Is it possible to combine anything?  We look for combined minterms
that have the same number in parentheses (meaning they omit the same
variable), and differ by the same power of two.

We notice that 20,28 (8) and 52,60 (8) differ by 32.
We notice that 38,102 (64) and 39,103 (64) differ by 1.
Then, we see that 38,39 (8) can't combine with anything.  This will
be a term that sticks around.

The combined minterms are:

20,28,52,60 (8,32)
38,102,39,103 (1,64)

These combined minterms cannot be combined themselves, because
they do not match.

As a result, we have the following terms in our expression:

127
38,39
20,28,52,60
38,102,39,103

We notice that the 38,39 term is unnecessary because the numbers
38 and 39 are included elsewhere.  So, our answer has 3 terms.

Term 127 is just abcdefg.

Term 20,28,52,60:
20 = 0010100
28 = 0011100
52 = 0110100
60 = 0111100
They have in common:  a=0, c=1, e=1, f=0, g=0.  The term is a'cef'g'.

Term 38,39,102,103:
38 = 0100110
39 = 0100111
102 = 1100110
103 = 1100111
They have in common:  b=1, c=0, d=0, e=1, f=1.  The term is bc'd'ef.

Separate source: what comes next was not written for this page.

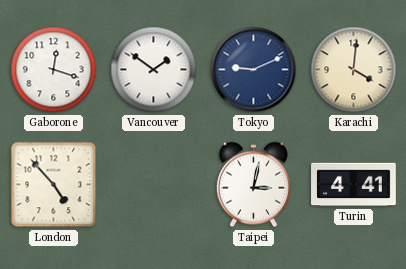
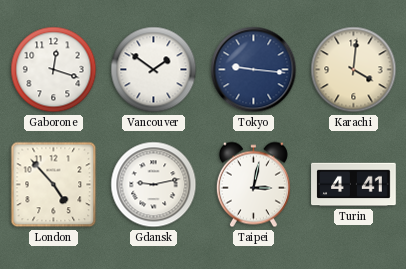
Tokyo: 9:11 -> 9:16
Gdansk: none -> 9:13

Our answer is abcdefg + a'cef'g' + bc'd'ef.


It's not hard to check our answer.  Look at the terms we combined
to eliminate variables.  Every primed variable is a 0, every
unprimed variable is a 1, and every omitted variable is "don't care"
or x:

a'cef'g' = 0x1x100.  Do we have all 4 minterms that have this general
pattern?  In other words, we need to have
0010100
0011100
0110100
0111100
Yes:  we can convert each into base 10, and we have:  20,28,52,60.

bc'd'ef = x10011x, which represents these 4 terms:
0100110
0100111
1100110
1100111
Do we have all 4 of these minterms in our problem?
In base 10, they are:  38,39,102,103.  Yes.